> **What needs to be done**: Using the records that appear below, write out exactly the lines from the one with "Imagine you're a" through the one with "So, how do you", keeping both end lines.

> **Raw data**:
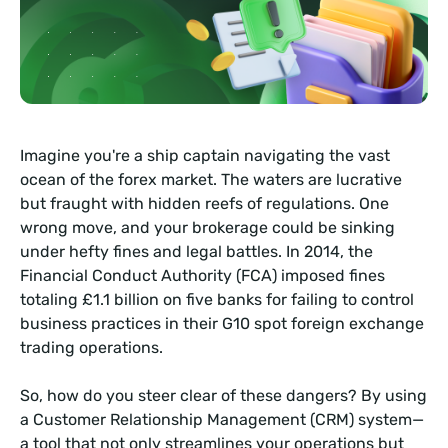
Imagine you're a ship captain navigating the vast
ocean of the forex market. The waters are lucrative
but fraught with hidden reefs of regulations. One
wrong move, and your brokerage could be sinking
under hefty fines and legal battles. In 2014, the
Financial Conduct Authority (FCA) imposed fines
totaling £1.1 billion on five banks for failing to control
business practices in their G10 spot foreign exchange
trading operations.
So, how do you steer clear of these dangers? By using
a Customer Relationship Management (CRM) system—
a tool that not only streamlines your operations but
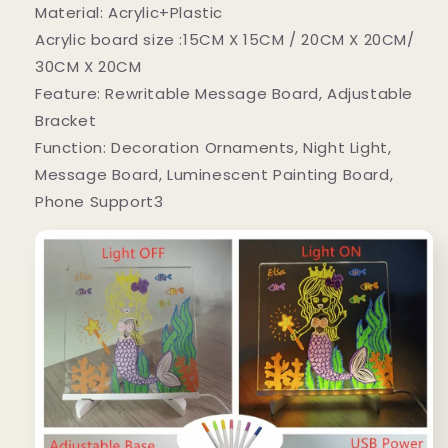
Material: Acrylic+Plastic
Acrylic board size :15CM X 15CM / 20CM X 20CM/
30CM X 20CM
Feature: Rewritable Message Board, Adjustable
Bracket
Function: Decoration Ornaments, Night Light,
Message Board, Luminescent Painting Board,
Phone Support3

---

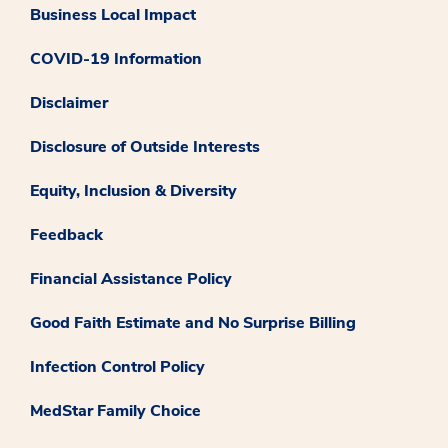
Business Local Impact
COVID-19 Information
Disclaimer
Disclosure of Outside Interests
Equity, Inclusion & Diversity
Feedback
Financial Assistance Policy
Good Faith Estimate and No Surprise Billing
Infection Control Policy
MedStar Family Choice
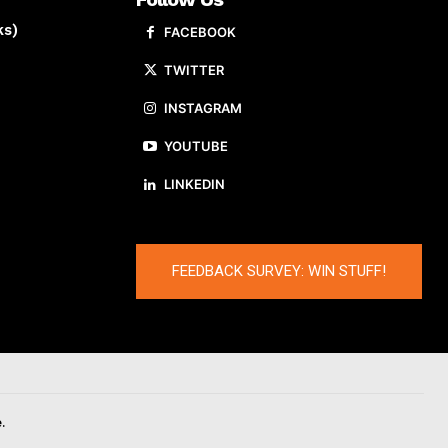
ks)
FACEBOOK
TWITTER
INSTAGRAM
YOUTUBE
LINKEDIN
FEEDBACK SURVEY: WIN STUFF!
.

...

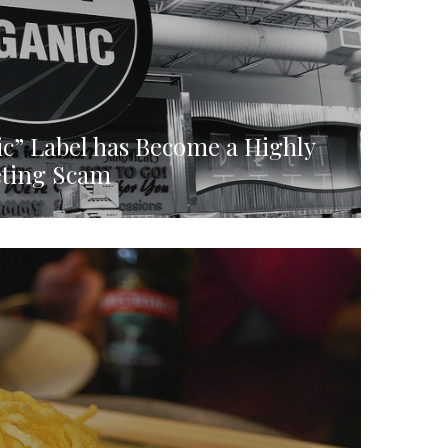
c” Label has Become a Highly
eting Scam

> **Answer for this exercise**:
Imagine you're a ship captain navigating the vast
ocean of the forex market. The waters are lucrative
but fraught with hidden reefs of regulations. One
wrong move, and your brokerage could be sinking
under hefty fines and legal battles. In 2014, the
Financial Conduct Authority (FCA) imposed fines
totaling £1.1 billion on five banks for failing to control
business practices in their G10 spot foreign exchange
trading operations.
So, how do you steer clear of these dangers? By using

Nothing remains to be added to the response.